### What is required
Write out, word for word, only the data from its first line to the line containing "технологии сверху вниз.".

### Extracted information

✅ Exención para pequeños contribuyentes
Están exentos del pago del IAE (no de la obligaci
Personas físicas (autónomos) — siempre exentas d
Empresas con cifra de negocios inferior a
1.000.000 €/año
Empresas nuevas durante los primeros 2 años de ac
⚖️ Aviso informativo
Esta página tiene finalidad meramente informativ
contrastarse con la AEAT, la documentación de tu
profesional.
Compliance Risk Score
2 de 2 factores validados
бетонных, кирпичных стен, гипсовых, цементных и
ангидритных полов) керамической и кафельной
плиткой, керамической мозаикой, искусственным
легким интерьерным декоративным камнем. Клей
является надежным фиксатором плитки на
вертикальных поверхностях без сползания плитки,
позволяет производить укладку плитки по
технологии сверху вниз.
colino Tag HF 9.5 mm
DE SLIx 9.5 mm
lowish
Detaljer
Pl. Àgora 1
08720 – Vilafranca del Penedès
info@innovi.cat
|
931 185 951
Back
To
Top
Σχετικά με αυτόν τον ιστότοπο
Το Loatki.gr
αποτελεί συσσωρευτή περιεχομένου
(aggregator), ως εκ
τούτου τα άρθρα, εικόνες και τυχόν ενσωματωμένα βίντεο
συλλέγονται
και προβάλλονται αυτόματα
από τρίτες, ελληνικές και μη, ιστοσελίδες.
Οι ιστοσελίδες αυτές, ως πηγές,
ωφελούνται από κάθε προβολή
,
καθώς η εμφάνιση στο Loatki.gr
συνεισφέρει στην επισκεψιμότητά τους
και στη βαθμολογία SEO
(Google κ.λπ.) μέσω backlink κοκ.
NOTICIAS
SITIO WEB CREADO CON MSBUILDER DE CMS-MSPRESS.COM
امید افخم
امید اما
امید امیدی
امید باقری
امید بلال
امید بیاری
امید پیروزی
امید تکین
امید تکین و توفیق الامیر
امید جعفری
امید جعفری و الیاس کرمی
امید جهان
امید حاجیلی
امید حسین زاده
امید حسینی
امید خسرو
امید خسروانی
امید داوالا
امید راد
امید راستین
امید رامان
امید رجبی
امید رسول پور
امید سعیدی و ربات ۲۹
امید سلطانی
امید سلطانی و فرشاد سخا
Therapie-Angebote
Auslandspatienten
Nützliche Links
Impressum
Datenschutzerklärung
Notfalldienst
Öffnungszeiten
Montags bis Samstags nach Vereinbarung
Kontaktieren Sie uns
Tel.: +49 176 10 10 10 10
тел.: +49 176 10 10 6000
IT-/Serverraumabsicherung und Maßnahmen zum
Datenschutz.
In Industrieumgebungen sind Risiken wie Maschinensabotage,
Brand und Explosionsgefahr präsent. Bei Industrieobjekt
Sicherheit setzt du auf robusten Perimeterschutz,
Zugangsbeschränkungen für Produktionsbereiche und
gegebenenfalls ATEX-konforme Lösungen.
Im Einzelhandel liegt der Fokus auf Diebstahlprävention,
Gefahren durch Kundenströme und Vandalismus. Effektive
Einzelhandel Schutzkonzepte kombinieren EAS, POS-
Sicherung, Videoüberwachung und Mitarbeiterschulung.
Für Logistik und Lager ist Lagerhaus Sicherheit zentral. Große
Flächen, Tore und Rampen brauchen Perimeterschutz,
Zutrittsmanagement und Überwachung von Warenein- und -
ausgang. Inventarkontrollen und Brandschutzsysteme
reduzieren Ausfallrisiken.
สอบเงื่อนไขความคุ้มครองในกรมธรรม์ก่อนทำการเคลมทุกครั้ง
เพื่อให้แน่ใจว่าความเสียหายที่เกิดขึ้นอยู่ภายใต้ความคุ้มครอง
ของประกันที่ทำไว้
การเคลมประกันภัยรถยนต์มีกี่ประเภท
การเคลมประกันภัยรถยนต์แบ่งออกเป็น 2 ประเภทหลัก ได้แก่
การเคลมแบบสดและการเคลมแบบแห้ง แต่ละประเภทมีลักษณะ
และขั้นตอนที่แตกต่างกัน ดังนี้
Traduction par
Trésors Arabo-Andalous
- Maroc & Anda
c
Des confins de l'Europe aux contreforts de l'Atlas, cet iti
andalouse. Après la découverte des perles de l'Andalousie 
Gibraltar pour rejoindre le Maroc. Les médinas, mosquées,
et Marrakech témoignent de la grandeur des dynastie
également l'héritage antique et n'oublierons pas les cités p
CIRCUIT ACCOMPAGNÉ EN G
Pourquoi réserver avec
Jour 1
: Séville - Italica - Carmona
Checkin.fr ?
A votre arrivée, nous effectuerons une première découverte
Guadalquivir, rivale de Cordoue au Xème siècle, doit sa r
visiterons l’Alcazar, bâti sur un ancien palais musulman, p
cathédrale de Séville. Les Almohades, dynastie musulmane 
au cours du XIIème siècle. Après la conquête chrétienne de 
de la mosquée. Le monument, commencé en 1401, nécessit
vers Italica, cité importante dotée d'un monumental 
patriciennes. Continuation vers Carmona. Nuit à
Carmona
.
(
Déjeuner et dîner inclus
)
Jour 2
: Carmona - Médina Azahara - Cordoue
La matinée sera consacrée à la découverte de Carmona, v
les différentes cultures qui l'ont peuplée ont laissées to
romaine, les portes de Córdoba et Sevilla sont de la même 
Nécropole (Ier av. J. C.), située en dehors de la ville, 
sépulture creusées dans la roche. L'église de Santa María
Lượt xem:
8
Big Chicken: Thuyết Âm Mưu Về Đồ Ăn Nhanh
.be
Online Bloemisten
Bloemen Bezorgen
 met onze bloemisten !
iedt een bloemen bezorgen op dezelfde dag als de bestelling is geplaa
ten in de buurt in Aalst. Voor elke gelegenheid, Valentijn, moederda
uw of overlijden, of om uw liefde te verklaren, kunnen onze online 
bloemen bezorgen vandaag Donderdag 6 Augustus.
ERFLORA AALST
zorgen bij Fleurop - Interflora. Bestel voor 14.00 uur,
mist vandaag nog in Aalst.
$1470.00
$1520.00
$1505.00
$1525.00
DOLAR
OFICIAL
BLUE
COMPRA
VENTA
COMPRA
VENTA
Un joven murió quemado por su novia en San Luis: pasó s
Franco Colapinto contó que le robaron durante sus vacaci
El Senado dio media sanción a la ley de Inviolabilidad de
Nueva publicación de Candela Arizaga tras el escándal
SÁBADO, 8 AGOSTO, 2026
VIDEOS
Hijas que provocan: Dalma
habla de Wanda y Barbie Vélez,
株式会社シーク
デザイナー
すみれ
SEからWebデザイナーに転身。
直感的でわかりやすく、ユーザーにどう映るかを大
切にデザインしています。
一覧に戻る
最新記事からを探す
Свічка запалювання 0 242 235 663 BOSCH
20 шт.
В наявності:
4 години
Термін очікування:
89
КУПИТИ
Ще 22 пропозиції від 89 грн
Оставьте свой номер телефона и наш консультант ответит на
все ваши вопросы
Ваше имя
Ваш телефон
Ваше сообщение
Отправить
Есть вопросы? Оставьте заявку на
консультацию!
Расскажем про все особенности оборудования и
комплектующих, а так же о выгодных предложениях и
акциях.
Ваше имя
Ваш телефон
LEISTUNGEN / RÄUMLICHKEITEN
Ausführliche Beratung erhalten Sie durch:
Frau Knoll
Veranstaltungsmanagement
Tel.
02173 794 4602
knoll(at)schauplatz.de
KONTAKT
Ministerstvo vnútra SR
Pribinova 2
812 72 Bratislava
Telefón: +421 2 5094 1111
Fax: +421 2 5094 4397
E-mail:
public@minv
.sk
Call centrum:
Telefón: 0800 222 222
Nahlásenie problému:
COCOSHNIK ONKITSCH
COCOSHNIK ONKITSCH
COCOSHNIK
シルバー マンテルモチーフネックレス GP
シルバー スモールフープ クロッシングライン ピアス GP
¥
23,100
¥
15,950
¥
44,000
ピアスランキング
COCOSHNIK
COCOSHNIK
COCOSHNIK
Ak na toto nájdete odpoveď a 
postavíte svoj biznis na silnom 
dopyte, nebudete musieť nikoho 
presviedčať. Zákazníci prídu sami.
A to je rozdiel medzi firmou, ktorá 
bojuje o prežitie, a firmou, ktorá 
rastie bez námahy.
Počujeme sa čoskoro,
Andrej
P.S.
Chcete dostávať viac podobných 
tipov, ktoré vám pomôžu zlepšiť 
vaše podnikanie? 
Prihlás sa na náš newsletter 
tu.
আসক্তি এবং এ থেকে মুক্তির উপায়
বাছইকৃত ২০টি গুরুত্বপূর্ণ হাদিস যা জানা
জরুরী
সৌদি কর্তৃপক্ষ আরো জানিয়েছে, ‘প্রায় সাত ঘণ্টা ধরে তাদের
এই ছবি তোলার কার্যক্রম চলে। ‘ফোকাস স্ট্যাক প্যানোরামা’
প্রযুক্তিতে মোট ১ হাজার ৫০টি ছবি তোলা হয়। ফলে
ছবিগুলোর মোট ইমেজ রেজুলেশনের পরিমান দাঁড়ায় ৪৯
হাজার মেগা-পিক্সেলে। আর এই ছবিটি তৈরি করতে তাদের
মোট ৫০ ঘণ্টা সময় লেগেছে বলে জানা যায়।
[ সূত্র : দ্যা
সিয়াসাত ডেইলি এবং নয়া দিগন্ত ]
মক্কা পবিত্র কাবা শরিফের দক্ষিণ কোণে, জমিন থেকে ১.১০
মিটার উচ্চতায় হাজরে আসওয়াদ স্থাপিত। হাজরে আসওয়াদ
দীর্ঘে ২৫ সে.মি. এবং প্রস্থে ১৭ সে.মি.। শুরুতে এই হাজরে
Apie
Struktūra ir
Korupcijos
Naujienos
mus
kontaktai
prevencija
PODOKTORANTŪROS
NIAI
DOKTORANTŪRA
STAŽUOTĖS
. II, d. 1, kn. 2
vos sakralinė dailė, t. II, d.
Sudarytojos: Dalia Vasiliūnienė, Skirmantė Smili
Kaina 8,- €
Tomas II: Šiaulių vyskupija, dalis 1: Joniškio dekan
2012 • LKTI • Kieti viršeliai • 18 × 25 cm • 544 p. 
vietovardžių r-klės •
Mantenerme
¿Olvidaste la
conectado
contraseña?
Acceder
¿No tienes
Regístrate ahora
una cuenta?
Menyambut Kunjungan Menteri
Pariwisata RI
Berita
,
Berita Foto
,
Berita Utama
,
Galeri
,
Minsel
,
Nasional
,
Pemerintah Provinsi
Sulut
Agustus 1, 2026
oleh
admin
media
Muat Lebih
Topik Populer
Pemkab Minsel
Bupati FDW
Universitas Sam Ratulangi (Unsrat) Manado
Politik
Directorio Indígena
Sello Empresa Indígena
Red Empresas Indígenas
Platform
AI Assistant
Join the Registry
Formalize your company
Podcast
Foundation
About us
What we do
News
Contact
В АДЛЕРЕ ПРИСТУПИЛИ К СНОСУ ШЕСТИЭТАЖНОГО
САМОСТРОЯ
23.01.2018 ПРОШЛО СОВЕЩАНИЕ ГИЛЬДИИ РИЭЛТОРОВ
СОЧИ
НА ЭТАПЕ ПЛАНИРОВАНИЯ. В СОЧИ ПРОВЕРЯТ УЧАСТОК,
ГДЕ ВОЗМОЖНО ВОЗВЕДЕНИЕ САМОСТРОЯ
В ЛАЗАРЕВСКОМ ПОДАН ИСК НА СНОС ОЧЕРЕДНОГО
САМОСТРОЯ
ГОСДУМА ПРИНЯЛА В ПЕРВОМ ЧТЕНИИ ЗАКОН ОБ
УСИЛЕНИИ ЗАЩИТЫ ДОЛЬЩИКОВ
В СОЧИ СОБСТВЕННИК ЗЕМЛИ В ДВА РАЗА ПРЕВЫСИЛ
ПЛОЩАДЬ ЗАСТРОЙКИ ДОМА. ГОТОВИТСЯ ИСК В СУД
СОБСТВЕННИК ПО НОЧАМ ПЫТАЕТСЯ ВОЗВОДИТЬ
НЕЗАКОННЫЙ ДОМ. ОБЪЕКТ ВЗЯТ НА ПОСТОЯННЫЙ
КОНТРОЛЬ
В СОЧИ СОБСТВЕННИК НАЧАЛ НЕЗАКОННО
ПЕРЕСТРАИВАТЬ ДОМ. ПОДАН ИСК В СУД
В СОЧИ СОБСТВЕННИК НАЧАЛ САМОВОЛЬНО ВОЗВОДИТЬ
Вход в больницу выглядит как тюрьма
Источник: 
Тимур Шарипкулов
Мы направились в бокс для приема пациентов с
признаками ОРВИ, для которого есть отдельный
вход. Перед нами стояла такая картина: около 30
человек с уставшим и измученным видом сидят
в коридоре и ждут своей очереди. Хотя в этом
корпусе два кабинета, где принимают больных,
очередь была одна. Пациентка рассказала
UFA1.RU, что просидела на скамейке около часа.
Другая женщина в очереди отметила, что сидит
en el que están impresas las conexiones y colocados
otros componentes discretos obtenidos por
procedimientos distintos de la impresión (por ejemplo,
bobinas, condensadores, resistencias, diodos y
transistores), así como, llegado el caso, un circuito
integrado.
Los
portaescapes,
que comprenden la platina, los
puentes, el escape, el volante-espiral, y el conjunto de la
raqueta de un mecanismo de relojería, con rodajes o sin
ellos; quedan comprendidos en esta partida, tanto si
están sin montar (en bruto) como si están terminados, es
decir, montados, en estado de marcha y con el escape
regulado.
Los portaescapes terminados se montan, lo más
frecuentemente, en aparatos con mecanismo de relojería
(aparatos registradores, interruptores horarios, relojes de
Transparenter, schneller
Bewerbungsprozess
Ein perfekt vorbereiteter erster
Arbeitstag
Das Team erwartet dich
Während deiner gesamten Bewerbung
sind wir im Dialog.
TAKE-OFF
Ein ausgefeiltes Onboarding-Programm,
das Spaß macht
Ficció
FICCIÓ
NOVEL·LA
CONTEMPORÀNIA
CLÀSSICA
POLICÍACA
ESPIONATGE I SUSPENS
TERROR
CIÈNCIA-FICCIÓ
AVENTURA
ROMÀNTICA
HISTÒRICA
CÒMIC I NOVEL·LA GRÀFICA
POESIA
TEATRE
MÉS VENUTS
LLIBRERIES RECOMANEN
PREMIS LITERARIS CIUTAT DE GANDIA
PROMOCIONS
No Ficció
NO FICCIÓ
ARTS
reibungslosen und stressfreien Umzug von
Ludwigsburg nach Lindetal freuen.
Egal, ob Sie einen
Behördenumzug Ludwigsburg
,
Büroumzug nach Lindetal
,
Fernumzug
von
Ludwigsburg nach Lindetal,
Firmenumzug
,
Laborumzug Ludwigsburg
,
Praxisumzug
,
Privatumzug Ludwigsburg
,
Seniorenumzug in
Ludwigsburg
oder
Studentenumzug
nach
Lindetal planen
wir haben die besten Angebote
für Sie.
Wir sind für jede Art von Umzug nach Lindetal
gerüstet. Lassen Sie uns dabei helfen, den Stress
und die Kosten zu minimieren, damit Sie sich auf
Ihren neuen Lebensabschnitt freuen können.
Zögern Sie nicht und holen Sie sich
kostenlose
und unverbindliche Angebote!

### Output of the exercise
✅ Exención para pequeños contribuyentes
Están exentos del pago del IAE (no de la obligaci
Personas físicas (autónomos) — siempre exentas d
Empresas con cifra de negocios inferior a
1.000.000 €/año
Empresas nuevas durante los primeros 2 años de ac
⚖️ Aviso informativo
Esta página tiene finalidad meramente informativ
contrastarse con la AEAT, la documentación de tu
profesional.
Compliance Risk Score
2 de 2 factores validados
бетонных, кирпичных стен, гипсовых, цементных и
ангидритных полов) керамической и кафельной
плиткой, керамической мозаикой, искусственным
легким интерьерным декоративным камнем. Клей
является надежным фиксатором плитки на
вертикальных поверхностях без сползания плитки,
позволяет производить укладку плитки по
технологии сверху вниз.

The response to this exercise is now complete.